The movie Crossroads (and no, I don’t mean the Britney Spears vehicle, which I have watched, I even kinda liked it truth be told) is one of my all-tie favourites. I like Crossroads for the memory of growing up with it. I watched this film so many times. And it meant a lot to me. Crossroads is a fictional account tracing around the surrounding myth of the 29 songs recorded by blues legend Robert Johnson. And, importantly, it stars Ralph Macchio. It was made in 1986.
Macchio, at the time of this movie, was a pretty big deal. He had been in a certain “wax-on wax-off” movie. And its sequel was made right around the time of Crossroads. I didn’t see Crossroads until 1990, by which time I had been to the State Movie Theatre in Hastings on a Friday night to see The Karate Kid III. So Ralph Macchio was as good as owning a whole set of Garbage Pail Kids bubblegum cards at that time. And I think you know what that means: as Larry David would say, preeeettty, preeeettty, preeeettty good!

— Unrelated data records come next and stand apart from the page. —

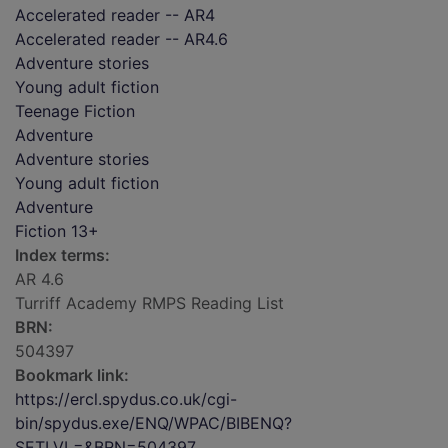
Accelerated reader -- AR4
Accelerated reader -- AR4.6
Adventure stories
Young adult fiction
Teenage Fiction
Adventure
Adventure stories
Young adult fiction
Adventure
Fiction 13+
Index terms:
AR 4.6
Turriff Academy RMPS Reading List
BRN:
504397
Bookmark link:
https://ercl.spydus.co.uk/cgi-
bin/spydus.exe/ENQ/WPAC/BIBENQ?
SETLVL=&BRN=504397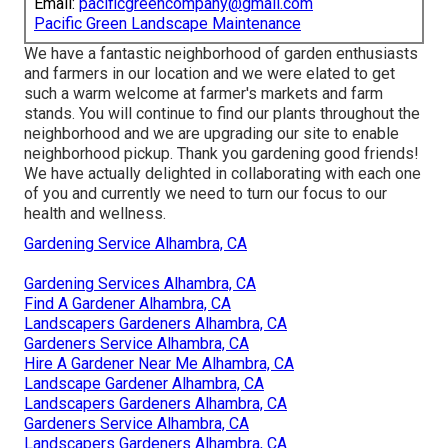
Email:
pacificgreencompany@gmail.com
Pacific Green Landscape Maintenance
We have a fantastic neighborhood of garden enthusiasts
and farmers in our location and we were elated to get
such a warm welcome at farmer's markets and farm
stands. You will continue to find our plants throughout the
neighborhood and we are upgrading our site to enable
neighborhood pickup. Thank you gardening good friends!
We have actually delighted in collaborating with each one
of you and currently we need to turn our focus to our
health and wellness.
Gardening Service Alhambra, CA
Gardening Services Alhambra, CA
Find A Gardener Alhambra, CA
Landscapers Gardeners Alhambra, CA
Gardeners Service Alhambra, CA
Hire A Gardener Near Me Alhambra, CA
Landscape Gardener Alhambra, CA
Landscapers Gardeners Alhambra, CA
Gardeners Service Alhambra, CA
Landscapers Gardeners Alhambra, CA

The movie sees Macchio repeating the gimmick of The Karate Kid’s storyline. Pat Morita is replaced by Joe Seneca. And karate subs out to the blues. Oh, and the film’s climax will see Macchio’s character use a piece of wisdom learned early in the film.
There is some truly awful dialogue and scenes in the film that made me cringe when I first watched it over 20 years ago. Macchio leans in to kiss Jami Gertz. She plays a runaway hitcher they meet out on the road. He slips a peck on her lips and she says “that was nice”. I still curl my toes when this happens. Not because you shouldn’t try and kiss someone like Jami Gertz (she was in The Lost Boys after all) but because it is just an awkward piece of writing. But it’s great. It’s part of the film. And I love all parts of this film.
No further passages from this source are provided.